Lets start with top end, a continuation of 45% per quarter. That gives us 86 times 145%= 1.25 next quarter, then 1.81, then 2.62, then 380, for a total of 9.48.

1/2 of that, 22.5% growth per quarter, gives us 86 times 122.5%= 1.05 next quarter, then 1.29, then 1.58, then 1.93, for a total of 5.85.

SI is showing a trailing PE of 147.4, and a market cap of 26.3 billion.
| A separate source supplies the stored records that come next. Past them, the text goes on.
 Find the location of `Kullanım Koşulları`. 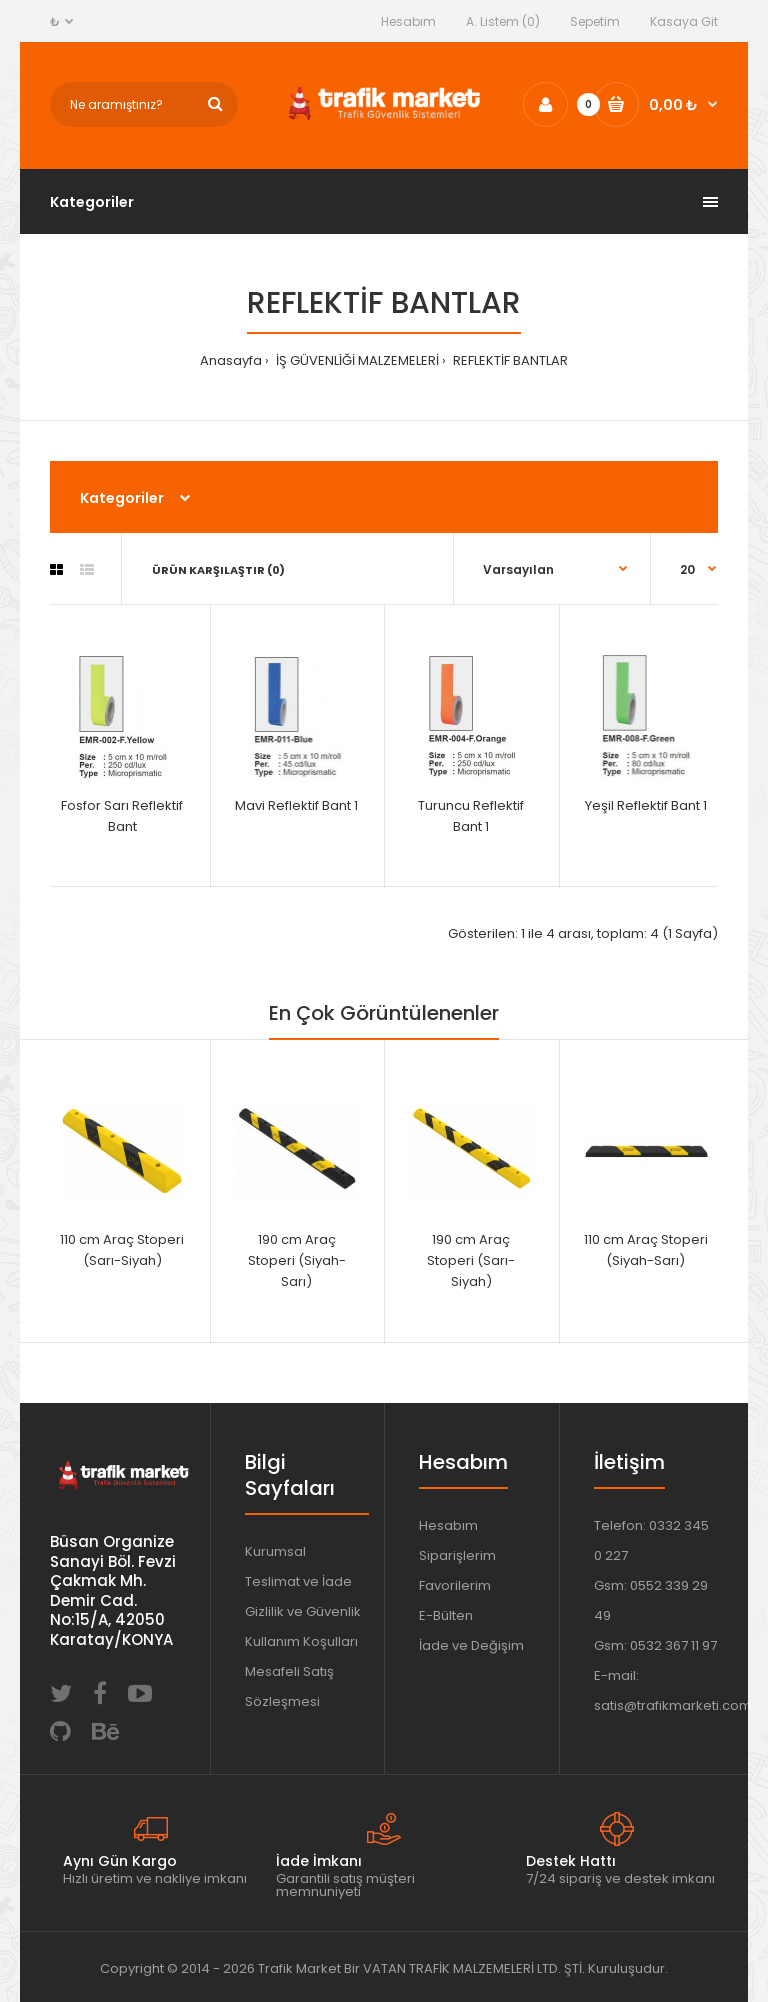

Kullanım Koşulları is located at coordinates (301, 1641).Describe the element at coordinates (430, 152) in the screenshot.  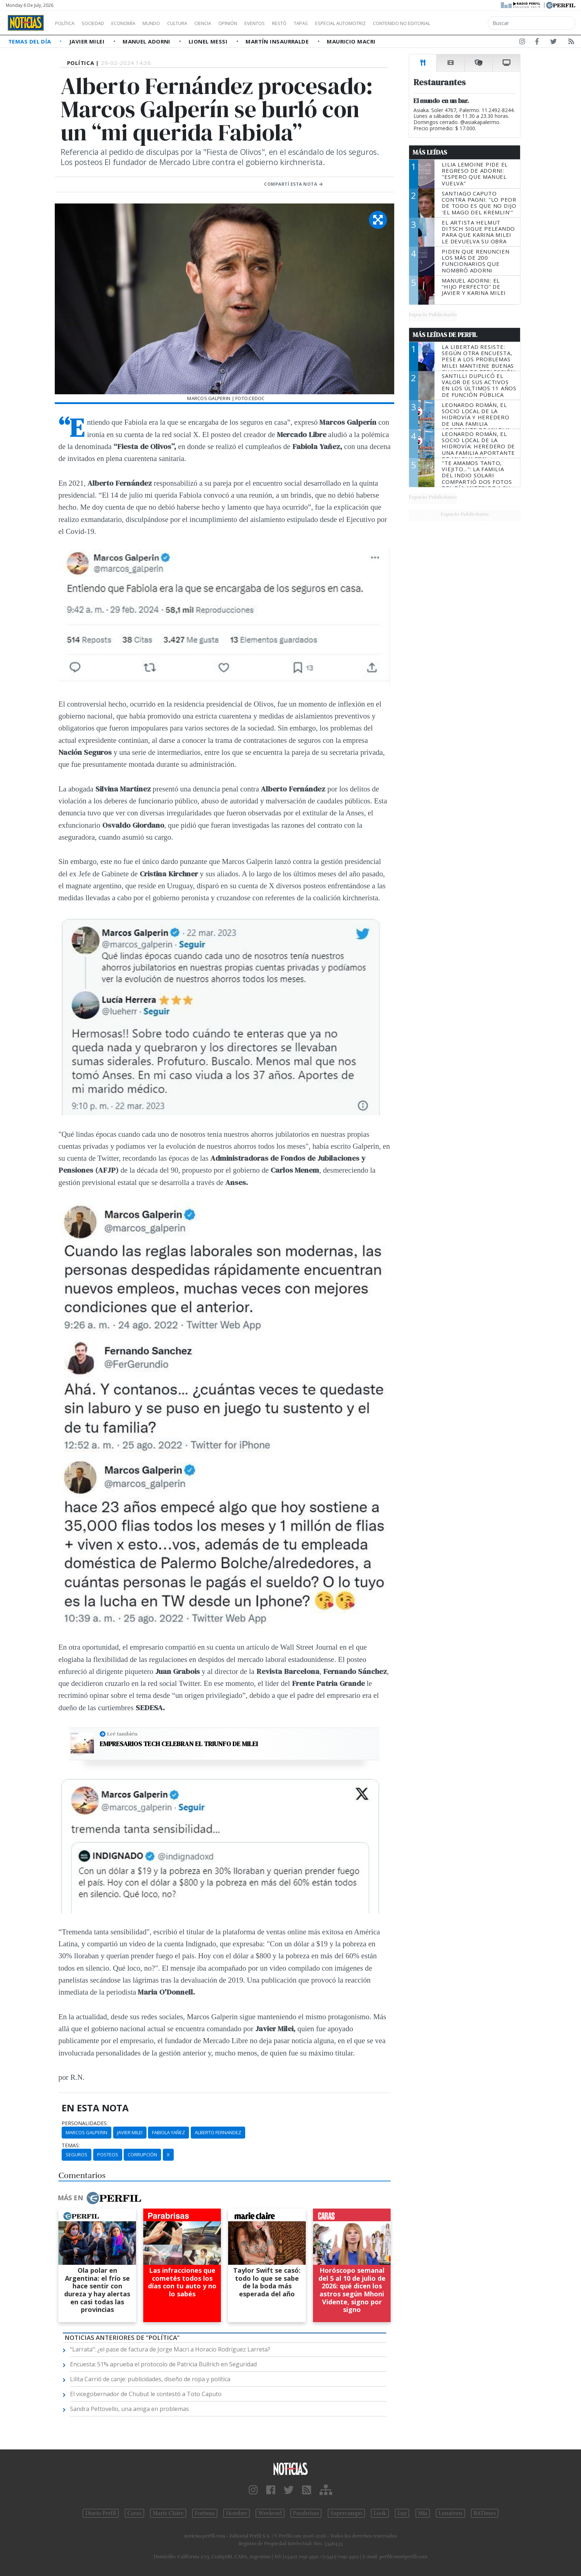
I see `Más Leídas` at that location.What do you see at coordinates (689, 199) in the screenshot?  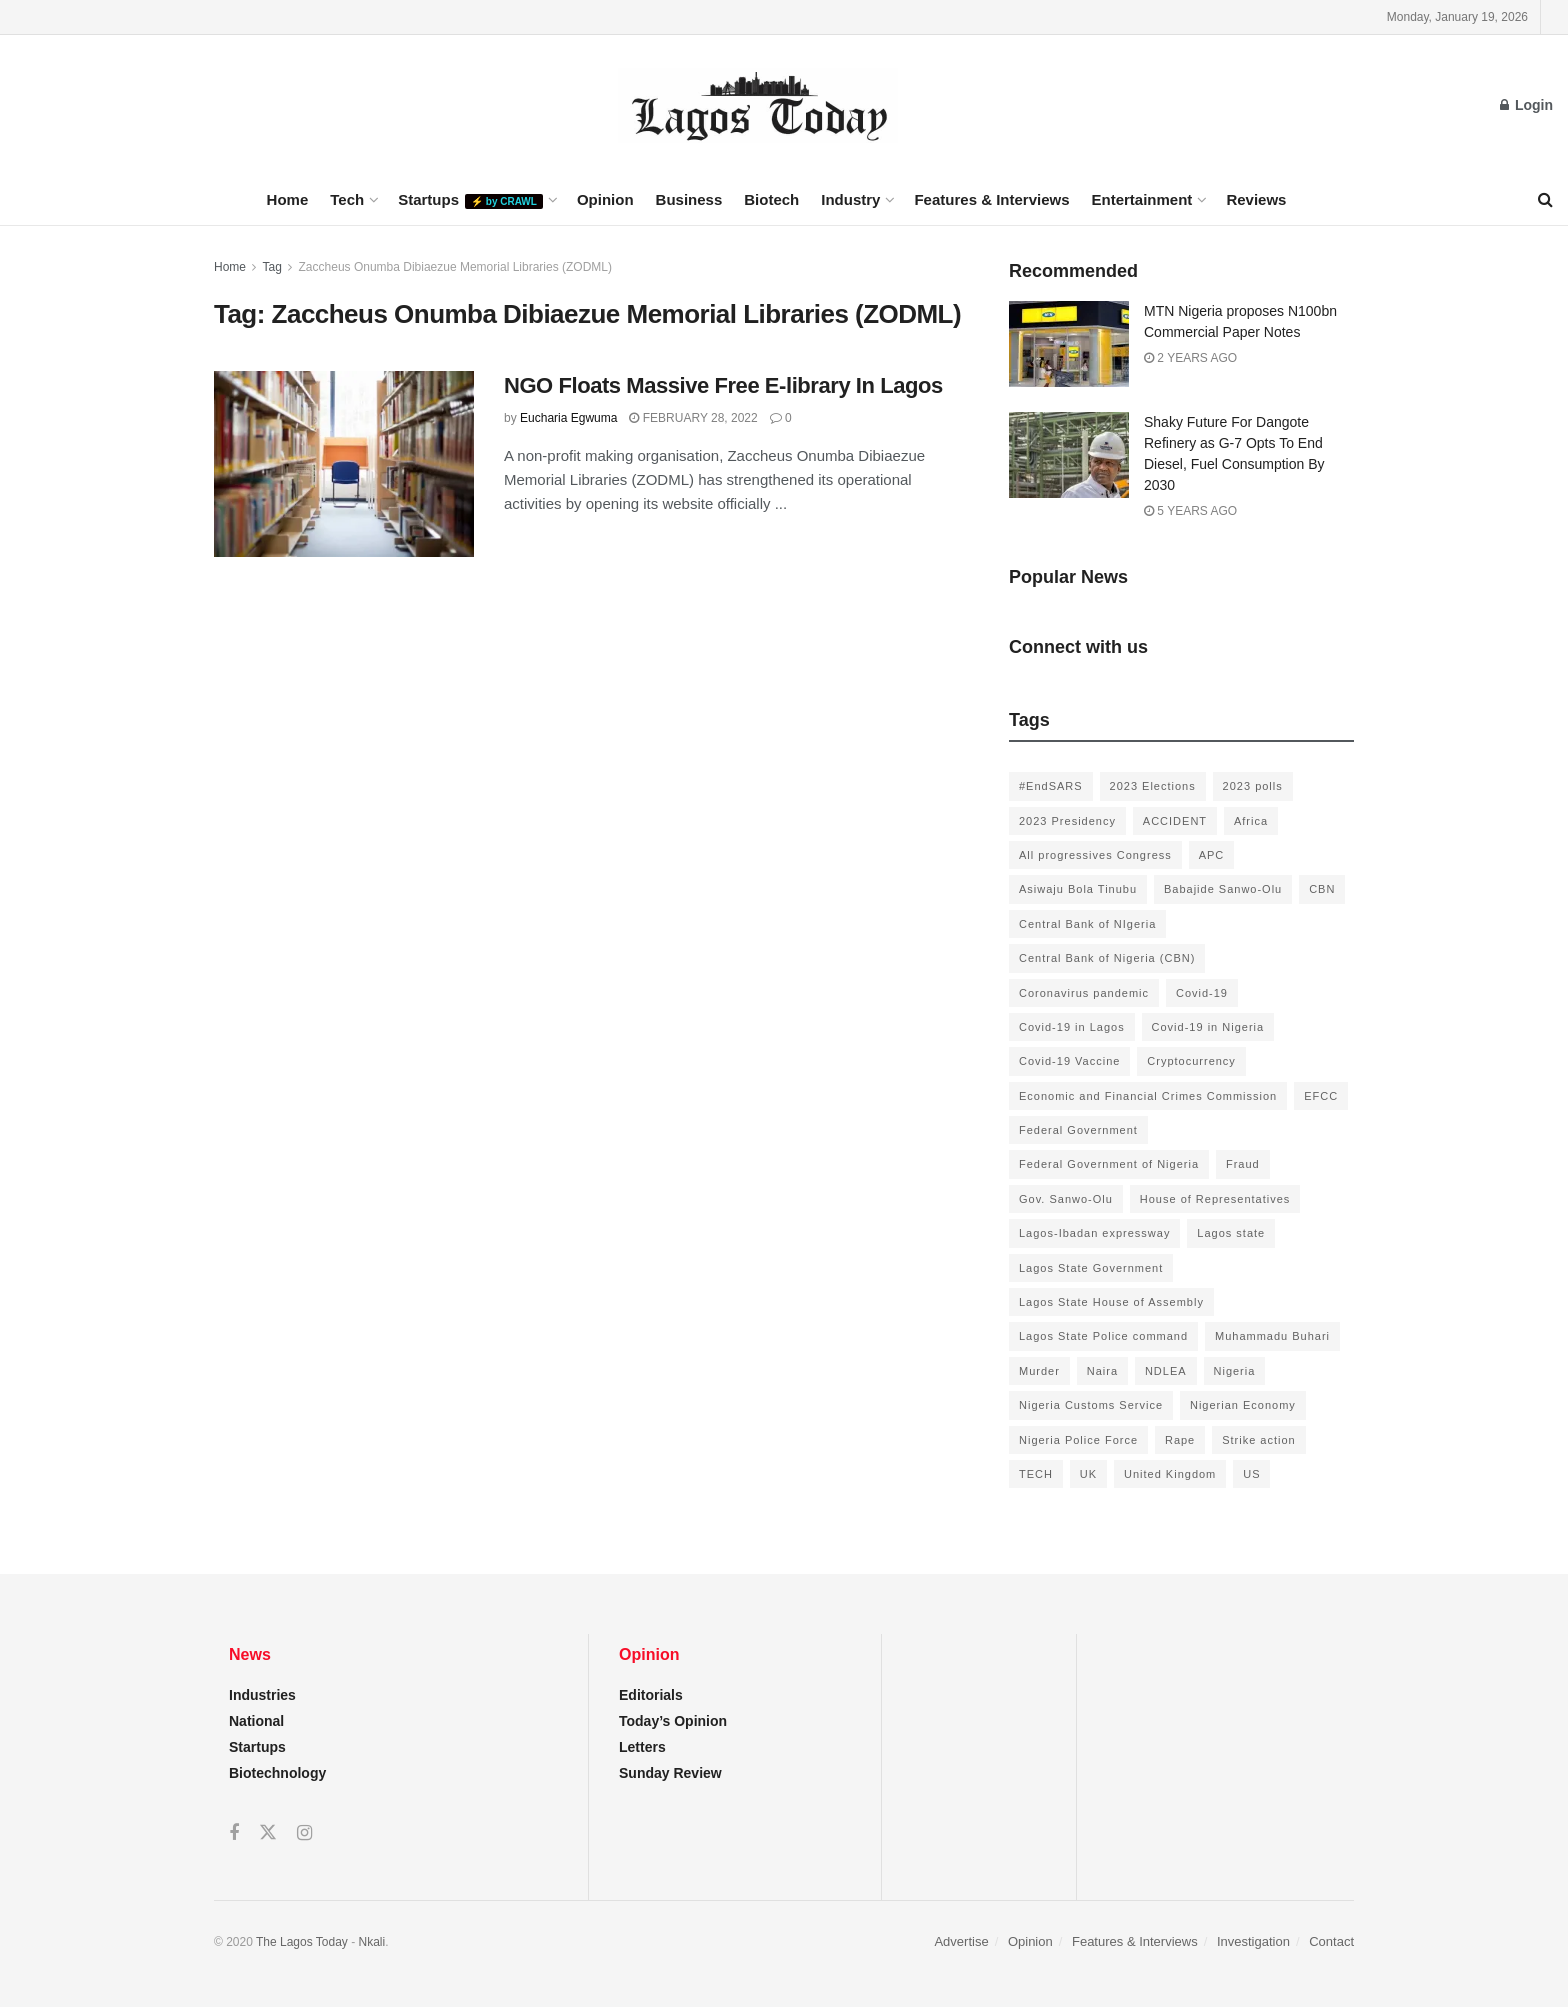 I see `Business` at bounding box center [689, 199].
If that continued, that would give us, a year from now, a stock price,

On 9.48 earnings, 147.4 PE times 9.48 earnings = 1397.35 price, with a market cap of 218 Billion.

On 5.85 earnings, 147.4PE times 5.85 earnings = 862.29price, with a market cap of 134.5 Billion

If the trailing PE slowed down to say, the Cisco level of around 80, that would give us, a year from now, a stock price,

On 9.48 earnings, 80PE times 9.48 earnings = 758 price, with a market cap of 118.27 Billion.

On 5.85 earnings, 80PE times 5.85 earnings = 468 price, with a market cap of 73 Billion.

I did this exercise to show my figures in case of error, and to give anybody who does not know how to do this exercise, a layout of it. My guess on this? The bottom number, a 468 price a year from now.